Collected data

*** Begin section ***

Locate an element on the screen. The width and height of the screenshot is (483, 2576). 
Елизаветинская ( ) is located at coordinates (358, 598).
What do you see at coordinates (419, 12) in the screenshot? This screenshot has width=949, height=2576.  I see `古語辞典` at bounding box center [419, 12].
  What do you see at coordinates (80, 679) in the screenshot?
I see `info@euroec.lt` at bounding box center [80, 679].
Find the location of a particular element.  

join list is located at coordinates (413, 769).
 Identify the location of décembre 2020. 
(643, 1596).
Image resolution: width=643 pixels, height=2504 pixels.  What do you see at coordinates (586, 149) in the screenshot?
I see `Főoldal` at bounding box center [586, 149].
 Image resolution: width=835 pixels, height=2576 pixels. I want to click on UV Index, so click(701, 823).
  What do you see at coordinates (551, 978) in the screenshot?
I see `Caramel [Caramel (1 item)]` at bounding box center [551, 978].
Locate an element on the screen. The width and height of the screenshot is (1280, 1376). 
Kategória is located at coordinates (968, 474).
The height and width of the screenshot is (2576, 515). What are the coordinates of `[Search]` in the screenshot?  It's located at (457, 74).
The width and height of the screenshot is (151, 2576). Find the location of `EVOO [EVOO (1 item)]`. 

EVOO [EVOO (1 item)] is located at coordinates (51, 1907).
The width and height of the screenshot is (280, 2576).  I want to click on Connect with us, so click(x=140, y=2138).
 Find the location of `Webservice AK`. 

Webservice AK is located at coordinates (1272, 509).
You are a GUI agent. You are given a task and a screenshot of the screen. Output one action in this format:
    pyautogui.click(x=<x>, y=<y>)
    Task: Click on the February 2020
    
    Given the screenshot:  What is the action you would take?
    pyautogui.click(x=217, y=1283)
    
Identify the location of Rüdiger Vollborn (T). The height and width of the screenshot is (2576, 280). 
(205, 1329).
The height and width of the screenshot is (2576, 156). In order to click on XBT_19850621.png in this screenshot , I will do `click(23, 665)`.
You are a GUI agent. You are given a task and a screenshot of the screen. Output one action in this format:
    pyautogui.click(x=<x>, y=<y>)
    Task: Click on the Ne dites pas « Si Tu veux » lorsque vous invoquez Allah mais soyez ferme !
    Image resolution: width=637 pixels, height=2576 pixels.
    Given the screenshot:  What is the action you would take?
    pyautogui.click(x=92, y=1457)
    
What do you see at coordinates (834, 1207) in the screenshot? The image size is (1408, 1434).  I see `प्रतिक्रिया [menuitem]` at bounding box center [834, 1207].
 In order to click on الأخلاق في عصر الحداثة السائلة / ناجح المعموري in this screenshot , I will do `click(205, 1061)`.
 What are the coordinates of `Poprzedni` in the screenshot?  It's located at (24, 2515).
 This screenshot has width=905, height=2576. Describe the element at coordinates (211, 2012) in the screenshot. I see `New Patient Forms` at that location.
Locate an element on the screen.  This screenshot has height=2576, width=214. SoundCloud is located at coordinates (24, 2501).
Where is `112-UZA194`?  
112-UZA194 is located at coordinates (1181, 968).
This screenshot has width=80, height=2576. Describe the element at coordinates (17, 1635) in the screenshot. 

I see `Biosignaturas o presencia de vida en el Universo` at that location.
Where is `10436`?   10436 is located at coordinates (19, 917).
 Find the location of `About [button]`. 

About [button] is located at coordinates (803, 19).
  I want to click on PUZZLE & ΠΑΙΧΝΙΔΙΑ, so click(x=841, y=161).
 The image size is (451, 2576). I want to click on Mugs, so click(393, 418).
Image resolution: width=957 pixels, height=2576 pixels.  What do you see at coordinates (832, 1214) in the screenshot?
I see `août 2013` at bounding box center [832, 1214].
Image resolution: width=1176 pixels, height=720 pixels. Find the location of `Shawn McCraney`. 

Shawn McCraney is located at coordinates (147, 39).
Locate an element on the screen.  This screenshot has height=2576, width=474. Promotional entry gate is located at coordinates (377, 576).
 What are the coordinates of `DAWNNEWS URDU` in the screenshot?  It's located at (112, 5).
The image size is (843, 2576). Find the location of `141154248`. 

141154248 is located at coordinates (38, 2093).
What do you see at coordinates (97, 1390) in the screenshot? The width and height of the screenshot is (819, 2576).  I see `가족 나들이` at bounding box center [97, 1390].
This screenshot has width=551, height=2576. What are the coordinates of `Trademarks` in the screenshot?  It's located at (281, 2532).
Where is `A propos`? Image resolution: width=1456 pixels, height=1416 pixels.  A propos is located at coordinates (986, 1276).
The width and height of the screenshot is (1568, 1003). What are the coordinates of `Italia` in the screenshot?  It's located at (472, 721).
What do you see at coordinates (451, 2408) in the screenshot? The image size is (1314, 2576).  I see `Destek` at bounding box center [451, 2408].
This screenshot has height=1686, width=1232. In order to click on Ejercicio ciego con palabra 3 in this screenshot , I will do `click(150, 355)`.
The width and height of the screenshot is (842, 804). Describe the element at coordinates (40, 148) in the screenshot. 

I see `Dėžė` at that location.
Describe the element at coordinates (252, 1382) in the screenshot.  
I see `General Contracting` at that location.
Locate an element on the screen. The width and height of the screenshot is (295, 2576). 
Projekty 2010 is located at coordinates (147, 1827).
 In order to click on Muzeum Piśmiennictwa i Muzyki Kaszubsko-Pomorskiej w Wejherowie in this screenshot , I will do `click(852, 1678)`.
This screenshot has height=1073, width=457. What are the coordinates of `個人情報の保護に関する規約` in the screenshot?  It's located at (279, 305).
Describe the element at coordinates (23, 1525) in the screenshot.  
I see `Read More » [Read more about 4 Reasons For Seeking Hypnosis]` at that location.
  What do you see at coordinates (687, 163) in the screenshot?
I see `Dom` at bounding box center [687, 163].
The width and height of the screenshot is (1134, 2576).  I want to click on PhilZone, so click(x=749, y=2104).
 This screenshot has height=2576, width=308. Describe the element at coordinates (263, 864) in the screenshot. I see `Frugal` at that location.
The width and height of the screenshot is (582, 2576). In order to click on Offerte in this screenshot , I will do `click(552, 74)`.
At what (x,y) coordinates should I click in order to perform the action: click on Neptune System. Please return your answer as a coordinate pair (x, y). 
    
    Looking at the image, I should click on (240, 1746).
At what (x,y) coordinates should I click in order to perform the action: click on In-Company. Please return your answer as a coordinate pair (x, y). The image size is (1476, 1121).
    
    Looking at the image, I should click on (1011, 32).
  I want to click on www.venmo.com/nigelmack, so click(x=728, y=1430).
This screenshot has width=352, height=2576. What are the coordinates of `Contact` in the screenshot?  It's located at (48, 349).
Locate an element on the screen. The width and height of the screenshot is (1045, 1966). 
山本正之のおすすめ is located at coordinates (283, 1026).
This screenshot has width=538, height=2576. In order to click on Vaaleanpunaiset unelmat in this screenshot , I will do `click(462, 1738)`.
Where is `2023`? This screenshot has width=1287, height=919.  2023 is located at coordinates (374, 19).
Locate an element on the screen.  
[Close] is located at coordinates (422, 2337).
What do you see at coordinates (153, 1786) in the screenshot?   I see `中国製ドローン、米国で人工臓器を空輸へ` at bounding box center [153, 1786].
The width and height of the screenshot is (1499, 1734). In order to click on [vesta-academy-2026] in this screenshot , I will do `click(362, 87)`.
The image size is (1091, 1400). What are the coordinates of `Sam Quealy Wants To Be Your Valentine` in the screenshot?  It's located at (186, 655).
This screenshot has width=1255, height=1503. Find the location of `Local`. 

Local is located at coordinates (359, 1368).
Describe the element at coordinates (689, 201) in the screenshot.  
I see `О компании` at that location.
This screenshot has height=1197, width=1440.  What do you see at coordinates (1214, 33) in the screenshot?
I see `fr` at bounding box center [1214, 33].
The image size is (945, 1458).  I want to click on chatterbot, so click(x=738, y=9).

*** End section ***

_WORK TO COMPLETE_: Begin with the line above that has "is (295, 2576)." and continue through the line that has "In order to click on Muzeum", setting each one down exactly. Stop there.

_OUTPUT BELOW_:
Locate an element on the screen. The width and height of the screenshot is (295, 2576). 
Projekty 2010 is located at coordinates (147, 1827).
 In order to click on Muzeum Piśmiennictwa i Muzyki Kaszubsko-Pomorskiej w Wejherowie in this screenshot , I will do `click(852, 1678)`.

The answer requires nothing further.